(DATA FOR ANALYSIS)

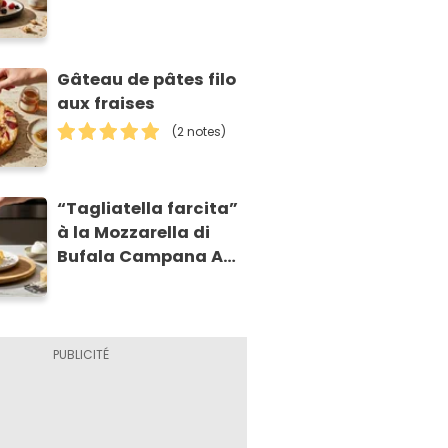
Gâteau de pâtes filo
aux fraises
(2 notes)
“Tagliatella farcita”
à la Mozzarella di
Bufala Campana AOP
et à la poire
caramélisée, sur
fondue et tuiles
croustillants de
Asiago AOP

(End DATA FOR ANALYSIS)

• _INSTRUCTIONS FOR THE TASK_
The lines from the one holding "à la Mozzarella di" to the final line of the entries, both included, are what should be output, exactly and alone.

• _WORKED SOLUTION_
à la Mozzarella di
Bufala Campana AOP
et à la poire
caramélisée, sur
fondue et tuiles
croustillants de
Asiago AOP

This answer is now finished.